Proving a sequence is monotone.

[peripatein]

Hi,

I am unsuccessful at showing that the sequence √n + 1/n is an ascending monotone one, i.e. that a_n+1 > a_n for any n, greater than 2 let's say. I have proven that it is not bounded from above and is bounded from below. Any ideas, suggestions, please?

 

[SammyS]

Hi,

I am unsuccessful at showing that the sequence √n + 1/n is an ascending monotone one, i.e. that a_n+1 > a_n for any n, greater than 2 let's say. I have proven that it is not bounded from above and is bounded from below. Any ideas, suggestions, please?
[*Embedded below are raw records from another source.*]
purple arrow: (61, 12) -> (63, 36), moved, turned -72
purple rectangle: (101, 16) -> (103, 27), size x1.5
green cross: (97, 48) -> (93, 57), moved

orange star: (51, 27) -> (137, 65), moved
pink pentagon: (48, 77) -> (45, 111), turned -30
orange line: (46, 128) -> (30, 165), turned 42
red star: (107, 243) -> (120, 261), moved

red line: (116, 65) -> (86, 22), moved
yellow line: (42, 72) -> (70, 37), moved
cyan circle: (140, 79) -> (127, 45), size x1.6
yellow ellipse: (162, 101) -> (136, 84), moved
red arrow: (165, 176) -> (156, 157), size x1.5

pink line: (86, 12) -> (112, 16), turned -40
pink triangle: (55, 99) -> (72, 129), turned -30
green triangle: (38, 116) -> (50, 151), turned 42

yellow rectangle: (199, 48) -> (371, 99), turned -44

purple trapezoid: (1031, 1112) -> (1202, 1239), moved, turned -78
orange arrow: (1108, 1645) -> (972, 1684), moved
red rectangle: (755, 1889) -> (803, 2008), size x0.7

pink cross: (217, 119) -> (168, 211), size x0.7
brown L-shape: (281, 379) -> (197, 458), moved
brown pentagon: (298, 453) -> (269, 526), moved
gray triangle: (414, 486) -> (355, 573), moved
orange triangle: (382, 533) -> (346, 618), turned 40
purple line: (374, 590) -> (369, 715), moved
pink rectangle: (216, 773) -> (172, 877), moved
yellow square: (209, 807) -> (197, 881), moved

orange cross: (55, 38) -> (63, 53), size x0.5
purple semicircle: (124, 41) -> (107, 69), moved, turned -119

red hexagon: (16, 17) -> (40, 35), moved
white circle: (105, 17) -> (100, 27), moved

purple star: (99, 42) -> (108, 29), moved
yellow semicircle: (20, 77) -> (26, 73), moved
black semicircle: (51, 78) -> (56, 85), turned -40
This appears to be essentially the same as a previous thread you started:

https://www.physicsforums.com/showthread.php?t=649117

 

[peripatein]

Hi,
Except that no one there was able to help me. Perhaps someone could now.

 

[STEMucator]

Consider your sequence as a function.

 

[peripatein]

I am not allowed to. It has to be proven without any reference to functions. Seemingly merely by showing that a_n+1 > a_n for any n greater than 2. Yet I am unable to show that that inequality holds.

 

[STEMucator]

Write out what a_(n+1) actually is.

 

[peripatein]

sqrt(n+1) + 1/(n+1).

 

[STEMucator]

Now what do you do to prove one sequence is larger than the other for all n≥2.

 

[peripatein]

Induction? I have been unsuccessful at proving it via induction as well.

 

[STEMucator]

If $a_{n+1} > a_n \Rightarrow a_{n+1} - a_n > 0$

 

[peripatein]

And?

 

[STEMucator]

Write out what it means.

 

[peripatein]

sqrt(n+1) + 1/(n+1) - sqrt(n) - 1/n > 0

 

[STEMucator]

sqrt(n+1) + 1/(n+1) - sqrt(n) - 1/n > 0

You could clean it up a bit, but is that sequence greater than zero for every n?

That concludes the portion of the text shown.